Let Your Agile Squads Breathe!!!
- Shailendra Malik, VP - IT Platforms at DBS Bank
- 14.02.2020 12:15 pm Financial
Most people are other people,
Their thoughts are someone else’s opinions,
Their lives a mimicry,
Their passions a quotation!!!
- Oscar Wilde
Nothing can sum up social life as beautifully as Oscar while did more than a century ago. We emulate similar behaviour at every social construct that we engage in. In our homes, neighbourhoods, offices and relations.
We get influenced, inspired and enchanted by ideas that we naturally connect with. Very few of us tread into space where we try to understand and empathise with the ideas that are alien for us, and for those who do try, find a unique vantage point to see things clearly and with an appreciation of how ideas can converge into something amazing.

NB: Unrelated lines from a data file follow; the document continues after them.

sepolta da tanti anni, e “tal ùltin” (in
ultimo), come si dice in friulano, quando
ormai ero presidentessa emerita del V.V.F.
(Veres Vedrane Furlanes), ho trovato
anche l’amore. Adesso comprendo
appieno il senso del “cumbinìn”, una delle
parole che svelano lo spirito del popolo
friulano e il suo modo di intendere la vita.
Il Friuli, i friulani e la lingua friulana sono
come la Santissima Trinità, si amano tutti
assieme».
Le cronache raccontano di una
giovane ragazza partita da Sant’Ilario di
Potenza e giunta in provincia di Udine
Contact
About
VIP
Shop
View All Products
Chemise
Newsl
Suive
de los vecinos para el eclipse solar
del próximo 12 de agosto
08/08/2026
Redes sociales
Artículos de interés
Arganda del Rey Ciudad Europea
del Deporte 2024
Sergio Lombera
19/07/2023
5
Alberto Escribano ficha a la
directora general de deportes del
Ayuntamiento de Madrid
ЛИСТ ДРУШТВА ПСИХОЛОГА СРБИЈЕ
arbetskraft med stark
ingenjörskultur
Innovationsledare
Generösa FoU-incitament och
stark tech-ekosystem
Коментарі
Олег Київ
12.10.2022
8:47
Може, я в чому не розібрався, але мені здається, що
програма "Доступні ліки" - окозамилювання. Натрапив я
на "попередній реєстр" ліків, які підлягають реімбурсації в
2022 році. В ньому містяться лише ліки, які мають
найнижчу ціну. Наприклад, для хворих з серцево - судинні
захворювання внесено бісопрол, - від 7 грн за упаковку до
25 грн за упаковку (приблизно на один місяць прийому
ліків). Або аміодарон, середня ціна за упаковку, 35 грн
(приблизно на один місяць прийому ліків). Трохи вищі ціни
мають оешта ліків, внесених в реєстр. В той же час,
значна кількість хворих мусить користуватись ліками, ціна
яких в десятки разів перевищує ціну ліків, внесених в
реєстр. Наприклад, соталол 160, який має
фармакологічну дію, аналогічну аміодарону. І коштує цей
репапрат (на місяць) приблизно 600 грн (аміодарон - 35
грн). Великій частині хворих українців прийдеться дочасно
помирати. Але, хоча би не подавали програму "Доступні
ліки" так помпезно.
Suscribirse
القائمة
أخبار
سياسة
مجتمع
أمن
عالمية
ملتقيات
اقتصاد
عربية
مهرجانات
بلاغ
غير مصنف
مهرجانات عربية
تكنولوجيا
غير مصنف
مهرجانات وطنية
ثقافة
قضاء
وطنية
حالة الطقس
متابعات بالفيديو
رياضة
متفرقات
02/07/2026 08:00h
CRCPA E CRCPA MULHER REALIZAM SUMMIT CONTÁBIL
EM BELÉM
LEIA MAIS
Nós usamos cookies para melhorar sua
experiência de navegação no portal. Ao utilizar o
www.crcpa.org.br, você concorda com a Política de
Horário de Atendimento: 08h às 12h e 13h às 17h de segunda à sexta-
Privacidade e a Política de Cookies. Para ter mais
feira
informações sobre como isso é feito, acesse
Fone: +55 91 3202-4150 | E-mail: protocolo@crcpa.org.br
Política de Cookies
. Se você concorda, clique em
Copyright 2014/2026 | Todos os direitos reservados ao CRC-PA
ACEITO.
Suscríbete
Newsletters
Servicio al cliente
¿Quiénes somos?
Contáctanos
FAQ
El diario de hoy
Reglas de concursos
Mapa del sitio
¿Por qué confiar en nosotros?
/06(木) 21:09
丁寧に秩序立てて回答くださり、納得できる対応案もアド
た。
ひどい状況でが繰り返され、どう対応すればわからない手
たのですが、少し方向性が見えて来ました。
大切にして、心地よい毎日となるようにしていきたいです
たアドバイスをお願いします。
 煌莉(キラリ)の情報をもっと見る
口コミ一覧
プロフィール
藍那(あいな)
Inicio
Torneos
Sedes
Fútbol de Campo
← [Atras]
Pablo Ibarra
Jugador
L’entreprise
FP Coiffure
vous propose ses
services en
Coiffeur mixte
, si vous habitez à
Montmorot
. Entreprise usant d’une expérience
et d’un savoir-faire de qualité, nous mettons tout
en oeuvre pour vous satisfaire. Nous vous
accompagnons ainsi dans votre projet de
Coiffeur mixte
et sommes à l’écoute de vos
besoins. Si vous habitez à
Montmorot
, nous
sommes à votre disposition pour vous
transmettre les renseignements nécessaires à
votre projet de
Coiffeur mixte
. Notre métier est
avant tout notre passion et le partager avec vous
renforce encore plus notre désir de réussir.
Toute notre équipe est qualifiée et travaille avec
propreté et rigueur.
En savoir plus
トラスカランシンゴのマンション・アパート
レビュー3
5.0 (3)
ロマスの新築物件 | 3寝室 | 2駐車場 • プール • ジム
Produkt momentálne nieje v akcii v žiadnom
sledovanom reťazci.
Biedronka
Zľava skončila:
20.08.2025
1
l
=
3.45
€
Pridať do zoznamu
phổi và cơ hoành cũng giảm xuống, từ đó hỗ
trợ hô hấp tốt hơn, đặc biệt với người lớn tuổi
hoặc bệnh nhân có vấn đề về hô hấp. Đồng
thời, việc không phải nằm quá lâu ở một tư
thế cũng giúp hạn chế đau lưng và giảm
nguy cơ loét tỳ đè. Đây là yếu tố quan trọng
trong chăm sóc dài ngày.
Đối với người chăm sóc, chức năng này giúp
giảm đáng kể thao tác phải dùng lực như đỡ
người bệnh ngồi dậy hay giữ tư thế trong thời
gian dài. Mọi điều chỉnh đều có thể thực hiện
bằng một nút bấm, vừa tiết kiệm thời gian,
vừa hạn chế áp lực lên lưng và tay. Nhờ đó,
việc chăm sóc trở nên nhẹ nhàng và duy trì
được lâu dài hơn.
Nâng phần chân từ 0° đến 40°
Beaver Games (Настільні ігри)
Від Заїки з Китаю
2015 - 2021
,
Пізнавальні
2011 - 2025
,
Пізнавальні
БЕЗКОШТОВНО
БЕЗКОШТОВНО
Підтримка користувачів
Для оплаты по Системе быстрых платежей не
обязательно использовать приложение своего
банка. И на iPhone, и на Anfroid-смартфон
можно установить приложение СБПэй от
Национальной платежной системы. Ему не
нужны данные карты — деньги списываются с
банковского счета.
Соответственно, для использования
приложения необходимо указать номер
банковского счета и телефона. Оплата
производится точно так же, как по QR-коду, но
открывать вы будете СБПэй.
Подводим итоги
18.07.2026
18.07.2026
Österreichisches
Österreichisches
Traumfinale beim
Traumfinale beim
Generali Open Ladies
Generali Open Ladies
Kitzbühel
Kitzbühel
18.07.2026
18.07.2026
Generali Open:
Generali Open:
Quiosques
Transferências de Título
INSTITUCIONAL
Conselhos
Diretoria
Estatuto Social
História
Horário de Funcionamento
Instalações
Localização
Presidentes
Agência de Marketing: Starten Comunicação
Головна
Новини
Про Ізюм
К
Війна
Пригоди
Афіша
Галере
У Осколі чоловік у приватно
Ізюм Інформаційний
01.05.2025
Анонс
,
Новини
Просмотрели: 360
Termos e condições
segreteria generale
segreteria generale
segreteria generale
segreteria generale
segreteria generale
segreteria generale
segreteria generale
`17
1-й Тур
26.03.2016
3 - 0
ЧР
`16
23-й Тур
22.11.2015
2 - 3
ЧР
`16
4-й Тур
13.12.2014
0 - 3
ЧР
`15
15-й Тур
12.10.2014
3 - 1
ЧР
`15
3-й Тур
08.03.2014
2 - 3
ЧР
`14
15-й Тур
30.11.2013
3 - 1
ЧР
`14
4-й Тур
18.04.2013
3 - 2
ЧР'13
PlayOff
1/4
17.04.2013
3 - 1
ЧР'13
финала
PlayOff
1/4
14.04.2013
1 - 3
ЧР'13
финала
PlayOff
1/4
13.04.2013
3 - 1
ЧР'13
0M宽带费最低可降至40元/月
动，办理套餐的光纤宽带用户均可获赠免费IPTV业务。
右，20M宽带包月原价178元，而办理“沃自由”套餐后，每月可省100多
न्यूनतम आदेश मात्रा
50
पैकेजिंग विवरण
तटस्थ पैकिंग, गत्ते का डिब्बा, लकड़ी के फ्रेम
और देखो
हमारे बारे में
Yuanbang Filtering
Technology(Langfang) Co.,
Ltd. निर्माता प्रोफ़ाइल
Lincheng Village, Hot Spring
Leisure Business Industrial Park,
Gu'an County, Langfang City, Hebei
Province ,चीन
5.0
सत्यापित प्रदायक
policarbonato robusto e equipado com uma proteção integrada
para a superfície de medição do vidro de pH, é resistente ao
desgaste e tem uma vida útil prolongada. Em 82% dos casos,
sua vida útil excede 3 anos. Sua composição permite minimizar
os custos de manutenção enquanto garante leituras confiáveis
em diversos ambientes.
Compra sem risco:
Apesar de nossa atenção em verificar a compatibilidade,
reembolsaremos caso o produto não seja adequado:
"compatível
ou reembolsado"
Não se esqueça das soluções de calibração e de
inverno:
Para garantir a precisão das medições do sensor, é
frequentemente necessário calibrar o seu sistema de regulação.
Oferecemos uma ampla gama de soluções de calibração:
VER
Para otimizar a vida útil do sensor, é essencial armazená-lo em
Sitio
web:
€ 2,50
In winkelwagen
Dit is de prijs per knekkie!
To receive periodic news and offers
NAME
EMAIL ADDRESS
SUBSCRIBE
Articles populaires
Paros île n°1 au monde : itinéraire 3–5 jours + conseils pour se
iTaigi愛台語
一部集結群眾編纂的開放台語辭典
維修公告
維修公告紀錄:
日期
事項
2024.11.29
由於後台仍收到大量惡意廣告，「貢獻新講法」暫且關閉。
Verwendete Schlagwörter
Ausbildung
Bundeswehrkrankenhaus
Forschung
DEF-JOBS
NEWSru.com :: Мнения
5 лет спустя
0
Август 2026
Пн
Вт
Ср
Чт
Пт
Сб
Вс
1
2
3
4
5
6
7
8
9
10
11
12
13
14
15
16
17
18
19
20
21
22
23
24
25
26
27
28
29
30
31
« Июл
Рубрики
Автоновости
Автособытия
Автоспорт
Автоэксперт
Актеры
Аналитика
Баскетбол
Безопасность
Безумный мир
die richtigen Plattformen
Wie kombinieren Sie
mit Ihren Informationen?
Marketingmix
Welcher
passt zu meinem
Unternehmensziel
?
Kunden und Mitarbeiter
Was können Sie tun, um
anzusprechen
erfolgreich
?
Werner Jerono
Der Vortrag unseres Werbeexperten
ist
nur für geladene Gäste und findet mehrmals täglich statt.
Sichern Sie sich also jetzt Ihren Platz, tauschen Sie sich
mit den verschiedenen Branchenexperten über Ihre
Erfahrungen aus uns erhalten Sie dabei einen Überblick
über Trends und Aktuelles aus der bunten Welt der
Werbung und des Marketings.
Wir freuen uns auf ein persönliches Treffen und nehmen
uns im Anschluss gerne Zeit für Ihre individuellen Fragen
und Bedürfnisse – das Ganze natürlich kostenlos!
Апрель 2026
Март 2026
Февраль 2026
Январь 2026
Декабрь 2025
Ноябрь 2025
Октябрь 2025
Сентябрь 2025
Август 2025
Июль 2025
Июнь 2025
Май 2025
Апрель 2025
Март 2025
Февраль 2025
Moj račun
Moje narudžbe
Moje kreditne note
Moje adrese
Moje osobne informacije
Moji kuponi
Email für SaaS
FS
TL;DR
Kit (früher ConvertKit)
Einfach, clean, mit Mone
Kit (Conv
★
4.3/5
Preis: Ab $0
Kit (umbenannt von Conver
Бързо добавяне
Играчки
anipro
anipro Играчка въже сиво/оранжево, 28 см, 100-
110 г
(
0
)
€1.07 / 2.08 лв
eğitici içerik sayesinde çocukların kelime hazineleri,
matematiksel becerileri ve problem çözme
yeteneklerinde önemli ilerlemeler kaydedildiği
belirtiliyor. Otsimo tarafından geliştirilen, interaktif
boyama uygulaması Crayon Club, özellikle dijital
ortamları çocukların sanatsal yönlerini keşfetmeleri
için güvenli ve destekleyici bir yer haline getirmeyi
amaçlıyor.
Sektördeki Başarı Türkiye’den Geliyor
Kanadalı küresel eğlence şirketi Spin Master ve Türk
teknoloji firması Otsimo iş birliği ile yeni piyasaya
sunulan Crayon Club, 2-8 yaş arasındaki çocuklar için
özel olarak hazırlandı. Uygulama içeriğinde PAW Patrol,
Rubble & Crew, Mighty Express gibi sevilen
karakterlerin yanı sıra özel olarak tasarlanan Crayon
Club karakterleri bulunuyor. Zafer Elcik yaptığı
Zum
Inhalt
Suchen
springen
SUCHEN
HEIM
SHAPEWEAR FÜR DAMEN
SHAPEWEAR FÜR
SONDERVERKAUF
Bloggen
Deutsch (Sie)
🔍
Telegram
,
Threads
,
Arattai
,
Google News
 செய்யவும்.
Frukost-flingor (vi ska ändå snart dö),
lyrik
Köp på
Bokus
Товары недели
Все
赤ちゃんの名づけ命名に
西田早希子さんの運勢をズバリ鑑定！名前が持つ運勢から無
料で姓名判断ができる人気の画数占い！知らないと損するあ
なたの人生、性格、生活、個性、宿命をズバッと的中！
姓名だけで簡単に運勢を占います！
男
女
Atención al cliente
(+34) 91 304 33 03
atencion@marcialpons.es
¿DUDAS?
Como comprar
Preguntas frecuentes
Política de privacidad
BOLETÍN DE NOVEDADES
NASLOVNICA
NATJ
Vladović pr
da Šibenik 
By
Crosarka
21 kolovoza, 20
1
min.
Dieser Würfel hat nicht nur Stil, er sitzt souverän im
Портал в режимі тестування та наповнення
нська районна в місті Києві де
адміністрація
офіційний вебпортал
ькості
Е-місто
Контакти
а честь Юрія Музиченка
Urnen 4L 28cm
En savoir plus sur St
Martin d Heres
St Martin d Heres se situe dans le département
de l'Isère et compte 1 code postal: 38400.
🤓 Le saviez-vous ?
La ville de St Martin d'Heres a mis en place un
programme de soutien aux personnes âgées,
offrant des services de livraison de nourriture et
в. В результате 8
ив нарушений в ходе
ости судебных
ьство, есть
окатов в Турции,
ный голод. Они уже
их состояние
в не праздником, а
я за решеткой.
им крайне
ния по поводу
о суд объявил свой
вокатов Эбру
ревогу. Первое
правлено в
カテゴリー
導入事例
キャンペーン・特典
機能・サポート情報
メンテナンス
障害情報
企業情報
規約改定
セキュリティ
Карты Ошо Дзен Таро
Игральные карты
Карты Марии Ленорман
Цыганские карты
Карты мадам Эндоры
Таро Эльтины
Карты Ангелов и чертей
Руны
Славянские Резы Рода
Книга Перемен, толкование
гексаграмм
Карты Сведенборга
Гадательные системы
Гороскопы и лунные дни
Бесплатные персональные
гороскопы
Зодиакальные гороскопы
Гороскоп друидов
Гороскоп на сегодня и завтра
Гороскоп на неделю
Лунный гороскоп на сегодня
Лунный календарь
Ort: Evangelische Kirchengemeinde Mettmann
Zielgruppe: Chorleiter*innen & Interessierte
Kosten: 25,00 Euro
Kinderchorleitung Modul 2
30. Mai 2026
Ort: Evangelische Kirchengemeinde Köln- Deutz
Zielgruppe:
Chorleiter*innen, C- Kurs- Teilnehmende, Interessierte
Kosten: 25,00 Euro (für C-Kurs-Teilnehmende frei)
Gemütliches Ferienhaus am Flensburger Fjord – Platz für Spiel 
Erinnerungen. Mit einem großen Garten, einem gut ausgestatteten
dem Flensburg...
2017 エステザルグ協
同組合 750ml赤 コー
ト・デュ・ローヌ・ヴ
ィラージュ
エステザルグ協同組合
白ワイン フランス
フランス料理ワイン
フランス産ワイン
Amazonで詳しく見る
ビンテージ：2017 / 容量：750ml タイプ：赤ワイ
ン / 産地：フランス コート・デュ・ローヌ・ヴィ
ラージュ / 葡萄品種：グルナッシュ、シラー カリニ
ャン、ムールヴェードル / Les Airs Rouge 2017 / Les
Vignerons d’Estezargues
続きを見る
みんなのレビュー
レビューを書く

Many of us witnessed the movement of Agile up close and in past 20 years it has become a revolution to move towards, but what I really felt is that there are a lot of facades in the industry and among the practitioners. In sudden surge of Agile adoption, we have started discrediting good solid work down under traditional project management.
Estimation processes, risk management and, tracking & control metrics of traditional project management carry a lot of value that can be leveraged in the new business models too. Also, many old organizations are built around the foundations of running based on projects model and hence a lot of control structures mimic the same project framework and suggesting that they should take a leap of faith and revise the entire IT organization, its bearings and its workings to Agile is a utopian world that may not be achieved that easily,
We also noticed personally that just by focussing on ceremonies and Agile terminologies, you can’t achieve the true essence of what Agile manifesto tried to convey. Teams follow Scrum to follow daily stand ups, Sprint Retrospectives, Showcases and Sprint planning ceremonies, but what goes in them, how they ought to be conducted and what is the real purpose of having those ceremonies gets lost in translation.
The methodology was named Agile for a reason
The whole idea of adopting Agile framework was to use common sense and it gives a lot of latitude to the Scrum Master and the development team to cover in order to deliver the result. For instance, this is what is mentioned in the actual Scrum Guide, a 17-page document that people swear by when they say they are true Agile coaches or facilitators and would ensure how Scrum should work -
Scrum is not a process, technique, or definitive method. Rather, it is a framework within which you can employ various processes and techniques. Scrum makes clear the relative efficacy of your product management and work techniques so that you can continuously improve the product, the team, and the working environment.
This 17-page guide was co-authored by Ken Schwaber and Jeff Sutherland and it clearly puts the emphasis back on opening the playing field for the scrum master and the team to self-organize and find the best way to achieve the product delivery first and then the maturity of the process.
All tools provided in Agile or Scrum are there to boost the delivery and speeding up the maturity, with primary emphasis laid down on transparency. More transparent the indicators, better control there is on the process and the delivery.
When Agile was modelled with this flexibility and focus to assist the Rapid Application development, then why many teams and scrum masters get stuck with the ceremonies and certain indicators with a cult-like fixation. They swear by these ceremonies and smaller things than seeing the bigger picture, putting the entire delivery to a hostage, for example sometimes tools like JIRA, Sharepoints or confluence become bottlenecks to the overall process, rather than being the tools for delivering a great product.
Conclusion
In our humble opinion more the team is being trusted to find the best way for delivering a product better the results would be. Let the team members express themselves freely and give them the breadth to try new ideas with a certain tolerance for failures.